• **Work instruction**:
Below, some lines carry pictures; leave those pictures out and retype exactly the lines from the one with "Tulajdonság" through the one with "되었습니다. 이 페이지에서는 불꽃 놀이의 모습을".
################
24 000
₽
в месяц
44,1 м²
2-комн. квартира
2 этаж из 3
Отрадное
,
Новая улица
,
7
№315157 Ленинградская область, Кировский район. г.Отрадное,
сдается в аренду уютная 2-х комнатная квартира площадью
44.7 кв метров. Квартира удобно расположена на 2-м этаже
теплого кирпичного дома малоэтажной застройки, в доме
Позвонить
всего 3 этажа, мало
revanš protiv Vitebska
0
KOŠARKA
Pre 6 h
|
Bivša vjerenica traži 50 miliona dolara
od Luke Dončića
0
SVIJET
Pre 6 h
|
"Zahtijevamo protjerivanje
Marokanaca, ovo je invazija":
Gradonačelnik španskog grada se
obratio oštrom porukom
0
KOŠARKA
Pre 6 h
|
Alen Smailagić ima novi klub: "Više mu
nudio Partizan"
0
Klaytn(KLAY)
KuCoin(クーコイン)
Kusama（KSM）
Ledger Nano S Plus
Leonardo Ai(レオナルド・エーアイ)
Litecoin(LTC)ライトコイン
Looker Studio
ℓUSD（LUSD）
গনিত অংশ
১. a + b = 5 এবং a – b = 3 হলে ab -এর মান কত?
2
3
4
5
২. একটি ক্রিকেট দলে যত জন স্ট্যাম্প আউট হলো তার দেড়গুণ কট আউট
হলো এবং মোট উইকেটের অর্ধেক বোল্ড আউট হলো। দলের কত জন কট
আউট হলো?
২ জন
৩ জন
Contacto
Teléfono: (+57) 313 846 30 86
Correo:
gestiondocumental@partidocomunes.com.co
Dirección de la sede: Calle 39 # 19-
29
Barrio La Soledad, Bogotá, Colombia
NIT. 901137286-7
################
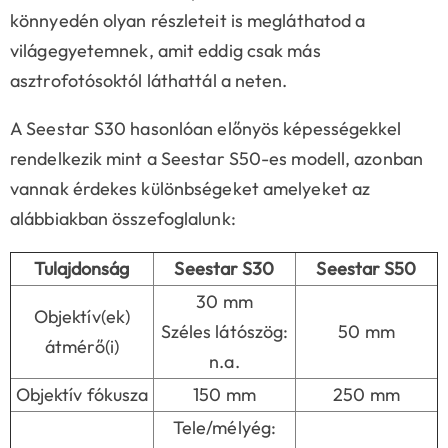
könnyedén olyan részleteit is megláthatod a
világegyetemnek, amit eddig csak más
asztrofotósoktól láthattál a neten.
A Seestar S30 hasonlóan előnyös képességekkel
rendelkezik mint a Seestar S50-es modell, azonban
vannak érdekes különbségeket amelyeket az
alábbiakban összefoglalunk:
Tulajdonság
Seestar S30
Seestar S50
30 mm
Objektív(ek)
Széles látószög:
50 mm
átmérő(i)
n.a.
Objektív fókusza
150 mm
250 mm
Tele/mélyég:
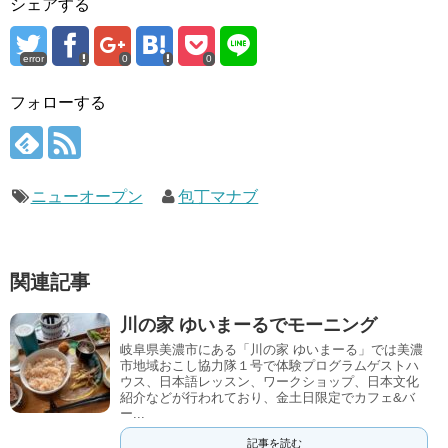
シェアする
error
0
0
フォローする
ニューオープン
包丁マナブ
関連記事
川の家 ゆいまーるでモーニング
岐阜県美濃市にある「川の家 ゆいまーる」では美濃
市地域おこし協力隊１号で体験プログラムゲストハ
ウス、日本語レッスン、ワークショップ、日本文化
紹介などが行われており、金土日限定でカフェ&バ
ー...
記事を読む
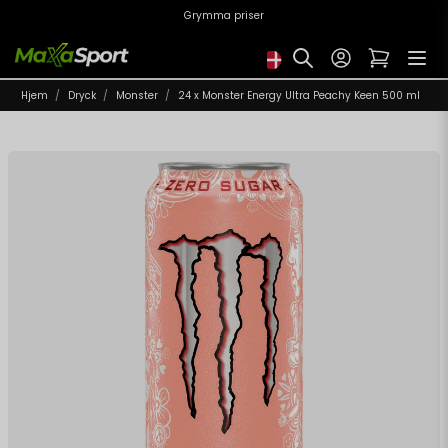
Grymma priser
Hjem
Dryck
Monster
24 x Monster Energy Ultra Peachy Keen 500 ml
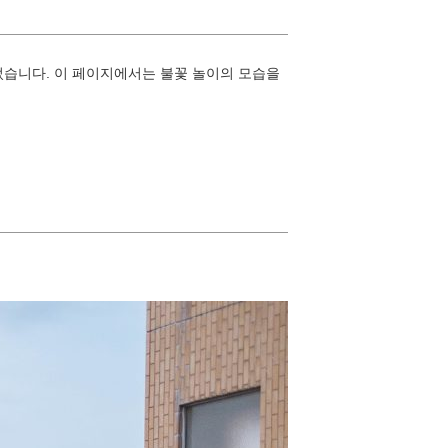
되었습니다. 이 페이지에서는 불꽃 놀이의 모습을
################
• **Exercise response**:
Tulajdonság
Seestar S30
Seestar S50
30 mm
Objektív(ek)
Széles látószög:
50 mm
átmérő(i)
n.a.
Objektív fókusza
150 mm
250 mm
Tele/mélyég:
シェアする
error
0
0
フォローする
ニューオープン
包丁マナブ
関連記事
川の家 ゆいまーるでモーニング
岐阜県美濃市にある「川の家 ゆいまーる」では美濃
市地域おこし協力隊１号で体験プログラムゲストハ
ウス、日本語レッスン、ワークショップ、日本文化
紹介などが行われており、金土日限定でカフェ&バ
ー...
記事を読む
Grymma priser
Hjem
Dryck
Monster
24 x Monster Energy Ultra Peachy Keen 500 ml
되었습니다. 이 페이지에서는 불꽃 놀이의 모습을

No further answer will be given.